→ **Work instruction**
Every entry must appear in the answer exactly as written.

→ **Input for this task**
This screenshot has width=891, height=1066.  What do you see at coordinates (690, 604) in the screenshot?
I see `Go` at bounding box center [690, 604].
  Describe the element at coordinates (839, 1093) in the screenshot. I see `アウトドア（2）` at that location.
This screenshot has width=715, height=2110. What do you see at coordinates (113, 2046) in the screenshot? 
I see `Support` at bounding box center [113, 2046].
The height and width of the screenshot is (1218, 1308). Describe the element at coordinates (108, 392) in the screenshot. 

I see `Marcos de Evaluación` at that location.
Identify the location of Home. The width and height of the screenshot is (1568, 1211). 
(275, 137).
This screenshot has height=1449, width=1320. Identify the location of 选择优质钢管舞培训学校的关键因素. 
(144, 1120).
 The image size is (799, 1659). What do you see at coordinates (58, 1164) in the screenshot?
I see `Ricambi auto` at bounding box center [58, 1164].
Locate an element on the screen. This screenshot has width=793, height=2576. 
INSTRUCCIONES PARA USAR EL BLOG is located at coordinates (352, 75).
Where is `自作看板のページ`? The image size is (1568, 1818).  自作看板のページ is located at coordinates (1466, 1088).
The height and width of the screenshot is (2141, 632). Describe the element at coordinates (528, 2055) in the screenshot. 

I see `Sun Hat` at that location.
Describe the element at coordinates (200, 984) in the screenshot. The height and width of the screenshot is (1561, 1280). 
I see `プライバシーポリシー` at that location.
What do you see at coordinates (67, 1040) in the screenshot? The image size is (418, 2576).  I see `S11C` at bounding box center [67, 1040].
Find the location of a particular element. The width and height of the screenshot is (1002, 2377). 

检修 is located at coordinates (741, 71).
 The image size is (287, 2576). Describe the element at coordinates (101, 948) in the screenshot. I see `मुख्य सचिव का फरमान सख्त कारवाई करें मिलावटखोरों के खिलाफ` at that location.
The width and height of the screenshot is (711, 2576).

→ **Response to this task**
This screenshot has width=891, height=1066.  What do you see at coordinates (690, 604) in the screenshot?
I see `Go` at bounding box center [690, 604].
  Describe the element at coordinates (839, 1093) in the screenshot. I see `アウトドア（2）` at that location.
This screenshot has width=715, height=2110. What do you see at coordinates (113, 2046) in the screenshot? 
I see `Support` at bounding box center [113, 2046].
The height and width of the screenshot is (1218, 1308). Describe the element at coordinates (108, 392) in the screenshot. 

I see `Marcos de Evaluación` at that location.
Identify the location of Home. The width and height of the screenshot is (1568, 1211). 
(275, 137).
This screenshot has height=1449, width=1320. Identify the location of 选择优质钢管舞培训学校的关键因素. 
(144, 1120).
 The image size is (799, 1659). What do you see at coordinates (58, 1164) in the screenshot?
I see `Ricambi auto` at bounding box center [58, 1164].
Locate an element on the screen. This screenshot has width=793, height=2576. 
INSTRUCCIONES PARA USAR EL BLOG is located at coordinates (352, 75).
Where is `自作看板のページ`? The image size is (1568, 1818).  自作看板のページ is located at coordinates (1466, 1088).
The height and width of the screenshot is (2141, 632). Describe the element at coordinates (528, 2055) in the screenshot. 

I see `Sun Hat` at that location.
Describe the element at coordinates (200, 984) in the screenshot. The height and width of the screenshot is (1561, 1280). 
I see `プライバシーポリシー` at that location.
What do you see at coordinates (67, 1040) in the screenshot? The image size is (418, 2576).  I see `S11C` at bounding box center [67, 1040].
Find the location of a particular element. The width and height of the screenshot is (1002, 2377). 

检修 is located at coordinates (741, 71).
 The image size is (287, 2576). Describe the element at coordinates (101, 948) in the screenshot. I see `मुख्य सचिव का फरमान सख्त कारवाई करें मिलावटखोरों के खिलाफ` at that location.
The width and height of the screenshot is (711, 2576).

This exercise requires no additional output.